Хотелось бы знать такое: почему тогда я так крепко спал? Ведь авиация в движении всегда была более скорой, чем изношенный паровоз, и она могла шутя, играючи, догнать эшелон с предателями и "расчихвостить" его! Но нет, во время технических остановок, что были необходимы локомотиву для заправки водой и чистки топки, привычного гула родных авиационных моторов, до предела нагруженных бомбовой благодатью, я не слышал. Если бы таковой появился в ночном небе, то при сне, какой бы глубины он не был, я бы всё едино проснулся. Сон при налёте авиации — фантастика, граничащая с… Как можно назвать мальчишку возрастом в неполные восемь лет, что спит нормальным сном во время налёта авиации!? "Нахалом"? "Смельчаком"? "Героем"? Или "ненормальным"? Так нас воспитали воздушные асы двух армий.
"…и была ночь, и было утро — день первый"… Нет, это не из Библии, о Библии тогда ничего не знал. Отец при всей своей религиозности никогда нас не заставлял учить молитвы, не насиловал ими. Христианские молитвы — это не коммунистическое учение.

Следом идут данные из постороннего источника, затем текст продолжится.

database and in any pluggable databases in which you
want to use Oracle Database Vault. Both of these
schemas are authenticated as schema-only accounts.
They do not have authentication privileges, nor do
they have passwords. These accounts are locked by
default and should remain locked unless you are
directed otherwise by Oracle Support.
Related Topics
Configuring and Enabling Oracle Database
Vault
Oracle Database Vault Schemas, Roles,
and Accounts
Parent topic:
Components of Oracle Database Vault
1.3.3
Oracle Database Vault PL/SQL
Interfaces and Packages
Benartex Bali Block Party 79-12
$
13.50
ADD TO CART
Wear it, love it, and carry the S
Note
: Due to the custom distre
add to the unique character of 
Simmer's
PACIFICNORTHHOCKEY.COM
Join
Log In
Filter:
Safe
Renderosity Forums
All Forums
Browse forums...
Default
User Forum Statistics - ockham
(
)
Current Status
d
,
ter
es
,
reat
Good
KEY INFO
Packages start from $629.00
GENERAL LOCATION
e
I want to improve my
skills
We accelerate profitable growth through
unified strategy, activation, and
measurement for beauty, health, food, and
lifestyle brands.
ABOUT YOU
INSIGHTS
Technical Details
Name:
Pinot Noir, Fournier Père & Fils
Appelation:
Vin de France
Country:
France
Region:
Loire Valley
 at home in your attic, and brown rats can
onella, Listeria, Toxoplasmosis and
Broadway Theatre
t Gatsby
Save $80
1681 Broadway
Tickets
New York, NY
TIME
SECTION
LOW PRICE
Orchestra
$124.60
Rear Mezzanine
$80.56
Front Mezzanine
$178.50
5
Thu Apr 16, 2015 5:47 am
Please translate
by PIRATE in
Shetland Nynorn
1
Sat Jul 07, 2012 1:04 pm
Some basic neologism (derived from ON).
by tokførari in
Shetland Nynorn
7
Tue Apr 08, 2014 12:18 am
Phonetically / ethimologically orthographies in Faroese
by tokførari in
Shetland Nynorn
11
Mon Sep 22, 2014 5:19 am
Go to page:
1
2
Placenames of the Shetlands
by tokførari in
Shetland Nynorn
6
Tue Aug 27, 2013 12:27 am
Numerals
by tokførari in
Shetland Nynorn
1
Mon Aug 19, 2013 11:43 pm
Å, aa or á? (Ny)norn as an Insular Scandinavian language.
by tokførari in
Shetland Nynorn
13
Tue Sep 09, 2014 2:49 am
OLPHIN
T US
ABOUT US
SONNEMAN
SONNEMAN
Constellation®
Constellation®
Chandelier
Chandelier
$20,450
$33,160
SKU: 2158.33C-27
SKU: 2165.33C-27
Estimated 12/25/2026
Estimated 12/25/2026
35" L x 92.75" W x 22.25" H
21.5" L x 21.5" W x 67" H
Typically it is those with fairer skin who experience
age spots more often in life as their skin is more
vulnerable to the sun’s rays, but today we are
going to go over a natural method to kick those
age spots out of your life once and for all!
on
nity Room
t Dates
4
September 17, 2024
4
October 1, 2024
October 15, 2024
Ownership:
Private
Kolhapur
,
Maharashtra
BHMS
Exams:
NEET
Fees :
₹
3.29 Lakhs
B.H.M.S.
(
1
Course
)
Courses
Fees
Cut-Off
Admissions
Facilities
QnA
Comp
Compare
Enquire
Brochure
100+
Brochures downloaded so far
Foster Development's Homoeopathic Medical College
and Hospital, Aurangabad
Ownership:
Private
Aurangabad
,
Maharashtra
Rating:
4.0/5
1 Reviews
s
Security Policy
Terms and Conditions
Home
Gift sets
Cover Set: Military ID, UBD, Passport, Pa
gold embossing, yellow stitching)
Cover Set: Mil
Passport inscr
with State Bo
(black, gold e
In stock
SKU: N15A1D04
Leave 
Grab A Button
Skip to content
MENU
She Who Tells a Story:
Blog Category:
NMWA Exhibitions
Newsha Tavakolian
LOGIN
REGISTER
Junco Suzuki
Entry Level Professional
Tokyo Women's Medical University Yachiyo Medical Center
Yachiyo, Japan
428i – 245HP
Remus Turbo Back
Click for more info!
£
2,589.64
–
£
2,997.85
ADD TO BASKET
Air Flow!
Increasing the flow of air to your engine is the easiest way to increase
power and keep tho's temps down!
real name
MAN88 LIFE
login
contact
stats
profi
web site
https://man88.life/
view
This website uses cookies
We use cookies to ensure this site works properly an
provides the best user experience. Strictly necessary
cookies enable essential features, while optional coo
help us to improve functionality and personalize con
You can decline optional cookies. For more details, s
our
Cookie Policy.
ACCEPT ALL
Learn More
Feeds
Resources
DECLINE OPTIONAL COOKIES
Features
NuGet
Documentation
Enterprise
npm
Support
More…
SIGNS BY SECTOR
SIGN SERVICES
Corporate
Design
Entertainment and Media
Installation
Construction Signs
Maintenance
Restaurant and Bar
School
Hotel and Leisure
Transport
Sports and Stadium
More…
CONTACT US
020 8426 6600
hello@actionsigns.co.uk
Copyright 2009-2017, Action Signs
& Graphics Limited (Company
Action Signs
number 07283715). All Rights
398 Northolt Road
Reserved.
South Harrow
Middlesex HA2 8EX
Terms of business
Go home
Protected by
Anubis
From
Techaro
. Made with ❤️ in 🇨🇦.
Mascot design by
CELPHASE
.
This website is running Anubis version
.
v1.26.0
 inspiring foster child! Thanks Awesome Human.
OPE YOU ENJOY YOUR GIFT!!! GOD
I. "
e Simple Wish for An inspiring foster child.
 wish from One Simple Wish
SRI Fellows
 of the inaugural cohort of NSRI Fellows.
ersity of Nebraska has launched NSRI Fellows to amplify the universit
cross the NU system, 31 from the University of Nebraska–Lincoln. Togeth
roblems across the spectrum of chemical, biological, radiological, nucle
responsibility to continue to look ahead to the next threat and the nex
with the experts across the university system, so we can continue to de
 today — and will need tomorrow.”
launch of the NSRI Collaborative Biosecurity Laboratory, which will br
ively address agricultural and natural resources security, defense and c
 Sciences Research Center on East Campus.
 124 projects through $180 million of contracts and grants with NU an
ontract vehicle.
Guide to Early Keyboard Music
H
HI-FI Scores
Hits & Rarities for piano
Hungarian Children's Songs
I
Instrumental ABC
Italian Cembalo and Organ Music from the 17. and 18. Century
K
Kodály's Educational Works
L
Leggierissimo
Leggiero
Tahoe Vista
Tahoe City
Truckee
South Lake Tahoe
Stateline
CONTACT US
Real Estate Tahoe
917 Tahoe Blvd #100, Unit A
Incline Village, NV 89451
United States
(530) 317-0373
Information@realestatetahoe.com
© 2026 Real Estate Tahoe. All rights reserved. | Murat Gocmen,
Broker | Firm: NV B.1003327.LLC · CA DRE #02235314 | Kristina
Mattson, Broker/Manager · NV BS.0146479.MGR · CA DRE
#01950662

Я повторяюсь, но когда сегодня вижу, как глупым малолеткам повязывают на их детские шейки красные косыночки, а несмышлёныши салютуют и "клянутся" взрослым дядям выполнить всё и "быть верными" неизвестно чему. В такой "торжественный момент" очень хочется видеть дядь в лагере. Всех дядей, кои не соображающих куда-нибудь "зовут". Нас отец не растлевал верой, давал нам самим придти к ней, если мы путь к ней выберем. Если сможем понять, что имеет цену в жизни, а на что можно наплевать не мучаясь "угрызениями совести"..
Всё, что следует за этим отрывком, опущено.